“Tentunya masih di lingkup waktu tersebut sehingga kami juga membutuhkan informasi terkait dengan masalah pokir ini,” lanjut dia.
Dalam perkara yang sama, penyidik KPK juga sempat menggeledah kediaman Ketua Dewan Perwakilan Daerah (DPD) periode 2019-204, La Nyalla Mattalitti di Surabaya, Jawa Timur.
Asep menjelaskan, penggeledahan dilakukan terkait dengan jabatan La Nyalla kala itu, yakni Wakil Ketua Komite Olahraga Nasional (KONI) Jawa Timur (Jatim) periode 2010-2019.
Penyidik KPK, kata Asep, ingin mengetahui mekanisme penitipan dana hibah yang dilakukan ke KONI Jatim.

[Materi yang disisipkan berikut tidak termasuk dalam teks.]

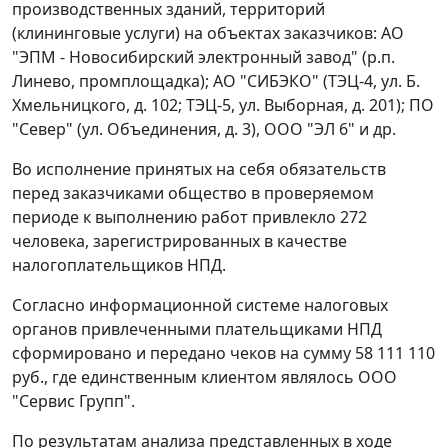
производственных зданий, территорий
(клининговые услуги) на объектах заказчиков: АО
"ЭПМ - Новосибирский электронный завод" (р.п.
Линево, промплощадка); АО "СИБЭКО" (ТЭЦ-4, ул. Б.
Хмельницкого, д. 102; ТЭЦ-5, ул. Выборная, д. 201); ПО
"Север" (ул. Объединения, д. 3), ООО "ЭЛ 6" и др.
Во исполнение принятых на себя обязательств
перед заказчиками общество в проверяемом
периоде к выполнению работ привлекло 272
человека, зарегистрированных в качестве
налогоплательщиков НПД.
Согласно информационной системе налоговых
органов привлеченными плательщиками НПД
сформировано и передано чеков на сумму 58 111 110
руб., где единственным клиентом являлось ООО
"Сервис Групп".
По результатам анализа представленных в ходе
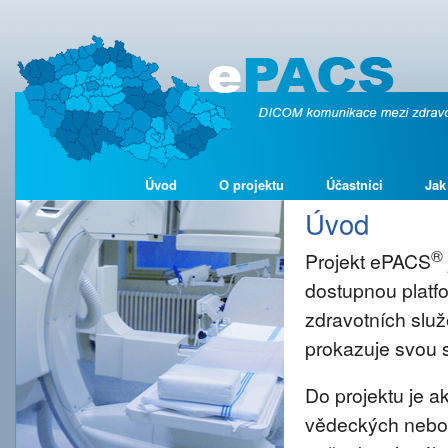
Úvod
O projektu
Účastníci
Jak
Úvod
®
Projekt ePACS
dostupnou platf
zdravotních služ
prokazuje svou s
Do projektu je 
vědeckých nebo š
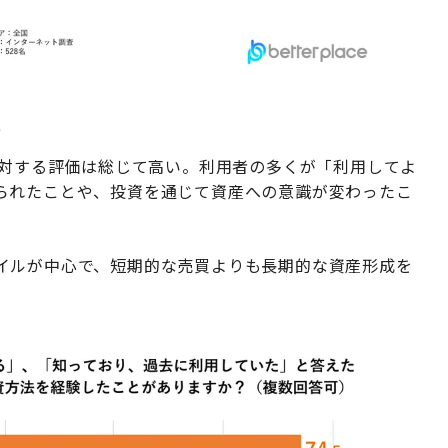
流
に対する評価は総じて高い。利用者の多くが「利用してよ
られたことや、投資を通じて資産への意識が変わったこ
イルが中心で、短期的な売買よりも長期的な資産形成を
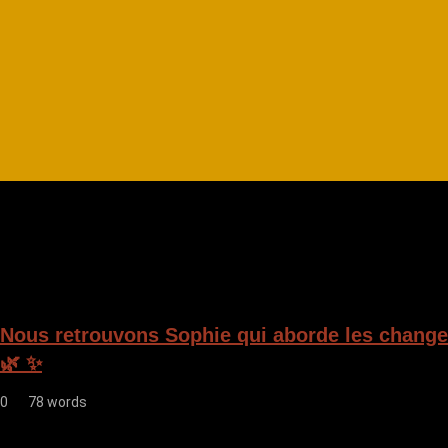
N
a
v
i
g
a
t
i
Nous retrouvons Sophie qui aborde les change
o
🌿 ✨
n
0
78 words
d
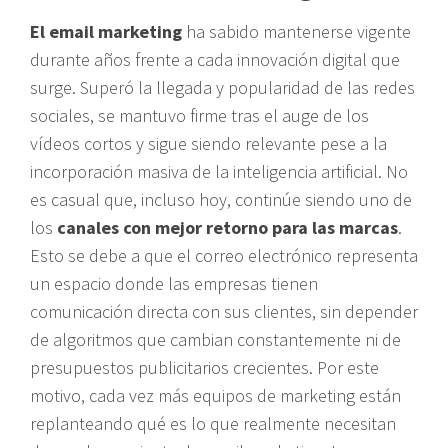
El email marketing
ha sabido mantenerse vigente
durante años frente a cada innovación digital que
surge. Superó la llegada y popularidad de las redes
sociales, se mantuvo firme tras el auge de los
vídeos cortos y sigue siendo relevante pese a la
incorporación masiva de la inteligencia artificial. No
es casual que, incluso hoy, continúe siendo uno de
los
canales con mejor retorno para las marcas
.
Esto se debe a que el correo electrónico representa
un espacio donde las empresas tienen
comunicación directa con sus clientes, sin depender
de algoritmos que cambian constantemente ni de
presupuestos publicitarios crecientes. Por este
motivo, cada vez más equipos de marketing están
replanteando qué es lo que realmente necesitan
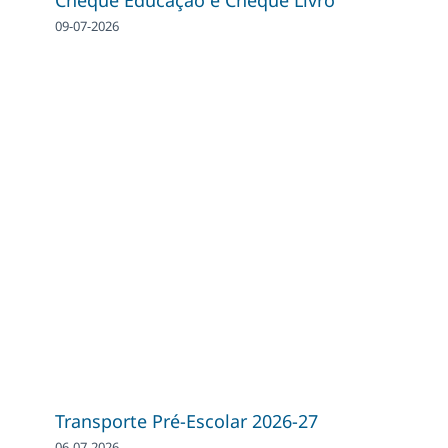
09-07-2026
Transporte Pré-Escolar 2026-27
06-07-2026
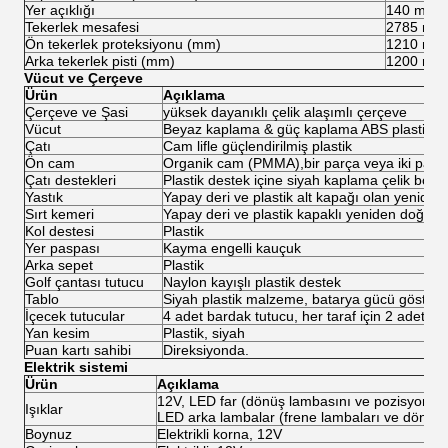
Yer açıklığı
140 mm
Tekerlek mesafesi
2785 mm
Ön tekerlek proteksiyonu (mm)
1210 mm
Arka tekerlek pisti (mm)
1200 mm
Vücut ve Çerçeve
Ürün
Açıklama
Çerçeve ve Şasi
yüksek dayanıklı çelik alaşımlı çerçeve
Vücut
Beyaz kaplama & güç kaplama ABS plastik
Çatı
Cam lifle güçlendirilmiş plastik
Ön cam
Organik cam (PMMA),bir parça veya iki parç
Çatı destekleri
Plastik destek içine siyah kaplama çelik borun
Yastık
Yapay deri ve plastik alt kapağı olan yenid
Sırt kemeri
Yapay deri ve plastik kapaklı yeniden doğmu
Kol destesi
Plastik
Yer paspası
Kayma engelli kauçuk
Arka sepet
Plastik
Golf çantası tutucu
Naylon kayışlı plastik destek
Tablo
Siyah plastik malzeme, batarya gücü gösterg
İçecek tutucular
4 adet bardak tutucu, her taraf için 2 adet
Yan kesim
Plastik, siyah
Puan kartı sahibi
Direksiyonda.
Elektrik sistemi
Ürün
Açıklama
12V, LED far (dönüş lambasını ve pozisyon lam
Işıklar
LED arka lambalar (frene lambaları ve dönme l
Boynuz
Elektrikli korna, 12V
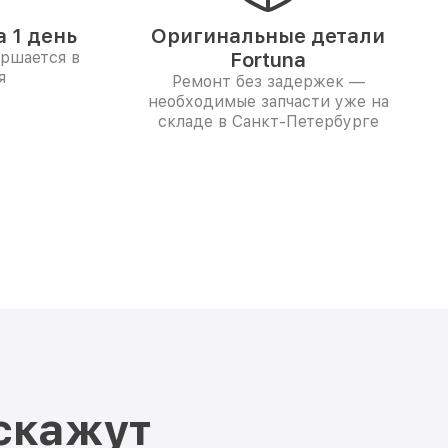
 1 день
Оригинальные детали
ершается в
Fortuna
я
Ремонт без задержек —
необходимые запчасти уже на
складе в Санкт-Петербурге
скажут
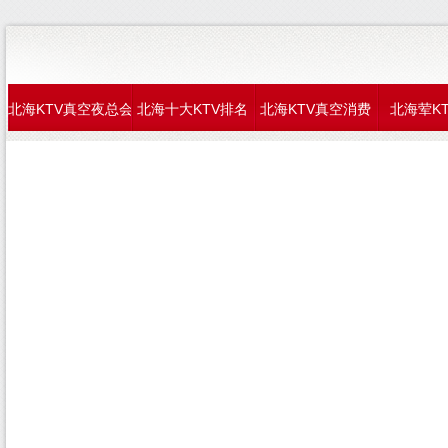
北海KTV真空夜总会
北海十大KTV排名
北海KTV真空消费
北海荤K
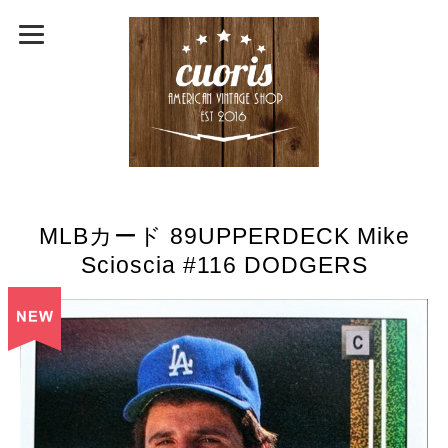
MLBカード 89UPPERDECK Mike
Scioscia #116 DODGERS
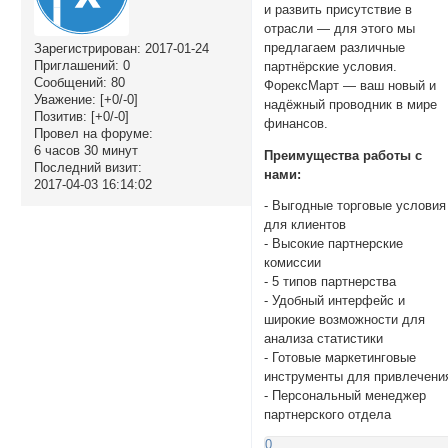
и развить присутствие в
отрасли — для этого мы
предлагаем различные
Зарегистрирован
: 2017-01-24
Приглашений:
0
партнёрские условия.
Сообщений:
80
ФорексМарт — ваш новый и
Уважение:
[+0/-0]
надёжный проводник в мире
Позитив:
[+0/-0]
финансов.
Провел на форуме:
6 часов 30 минут
Преимущества работы с
Последний визит:
нами:
2017-04-03 16:14:02
- Выгодные торговые условия
для клиентов
- Высокие партнерские
комиссии
- 5 типов партнерства
- Удобный интерфейс и
широкие возможности для
анализа статистики
- Готовые маркетинговые
инструменты для привлечени
- Персональный менеджер
партнерского отдела
0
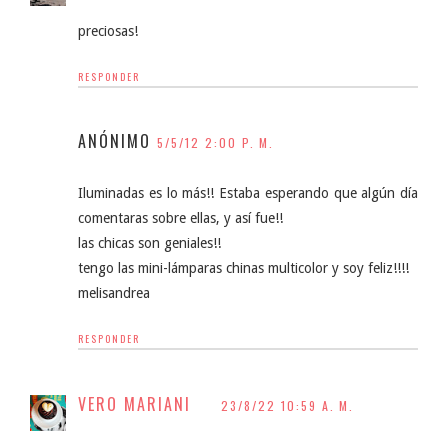
preciosas!
RESPONDER
ANÓNIMO
5/5/12 2:00 P. M.
Iluminadas es lo más!! Estaba esperando que algún día
comentaras sobre ellas, y así fue!!
las chicas son geniales!!
tengo las mini-lámparas chinas multicolor y soy feliz!!!!
melisandrea
RESPONDER
VERO MARIANI
23/8/22 10:59 A. M.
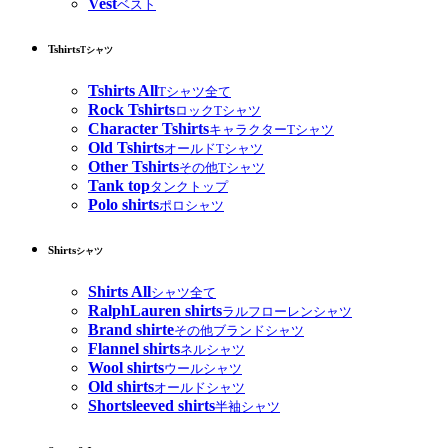
Vest
ベスト
Tshirts
Tシャツ
Tshirts All
Tシャツ全て
Rock Tshirts
ロックTシャツ
Character Tshirts
キャラクターTシャツ
Old Tshirts
オールドTシャツ
Other Tshirts
その他Tシャツ
Tank top
タンクトップ
Polo shirts
ポロシャツ
Shirts
シャツ
Shirts All
シャツ全て
RalphLauren shirts
ラルフローレンシャツ
Brand shirte
その他ブランドシャツ
Flannel shirts
ネルシャツ
Wool shirts
ウールシャツ
Old shirts
オールドシャツ
Shortsleeved shirts
半袖シャツ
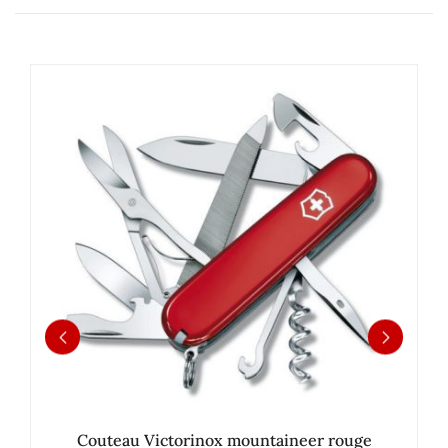
Couteau Victorinox mountaineer rouge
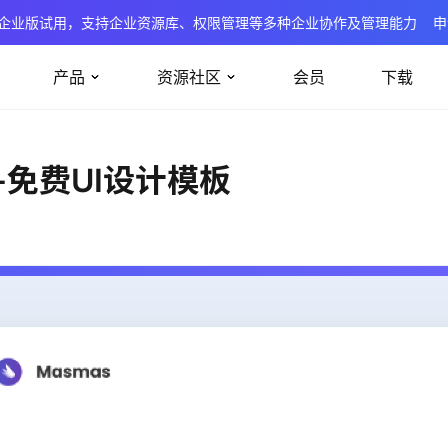
企业版试用，支持企业资源库、权限管理等多种企业协作及管理能力
申
产品
资源社区
会员
下载
计-免费UI设计模板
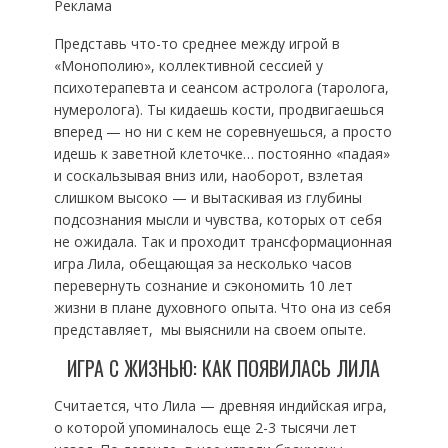
Реклама
Представь что-то среднее между игрой в
«Монополию», коллективной сессией у
психотерапевта и сеансом астролога (таролога,
нумеролога). Ты кидаешь кости, продвигаешься
вперед — но ни с кем не соревнуешься, а просто
идешь к заветной клеточке… постоянно «падая»
и соскальзывая вниз или, наоборот, взлетая
слишком высоко — и вытаскивая из глубины
подсознания мысли и чувства, которых от себя
не ожидала. Так и проходит трансформационная
игра Лила, обещающая за несколько часов
перевернуть сознание и сэкономить 10 лет
жизни в плане духовного опыта. Что она из себя
представляет, мы выяснили на своем опыте.
ИГРА С ЖИЗНЬЮ: КАК ПОЯВИЛАСЬ ЛИЛА
Считается, что Лила — древняя индийская игра,
о которой упоминалось еще 2-3 тысячи лет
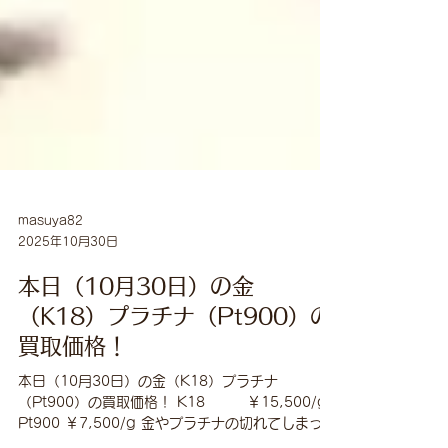
masuya82
2025年10月30日
本日（10月30日）の金
（K18）プラチナ（Pt900）の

“Nah, kemudian kalau yang saudara LM di KONI Jawa Timur, KONI adalah salah satu dinas. Ini jadi nantinya bentuknya, ini bentuknya program di dinas-dinas ini. Jadi, dana hibah ini bukan diberikan uangnya, tapi nanti dibentuk dulu, dititipkan ya dana hibah nanti jadi program,” ucap Asep.
Untuk diketahui, 21 tersangka perkara tersebut terseret usai penyidik menangkap tangan Wakil Ketua DPRD Jatim 2019-2024 Sahat Tua Simanjuntak pada Desember 2022.
Pada tahap awal, KPK baru saja menahan empat dari 21 tersangka tersebut. Mereka adalah Anggota Dewan Perwakilan Rakyat Daerah Jawa Timur periode 2024–2029 atau pihak swasta dari Kabupaten Gresik, Hasanuddin; pihak swasta dari Kabupaten Blitar, Jodi Pradana Putra; mantan Kepala Desa dari Kabupaten Tulungagung, Sukar; dan pihak swasta dari Tulungagung, Wawan Kristiawan.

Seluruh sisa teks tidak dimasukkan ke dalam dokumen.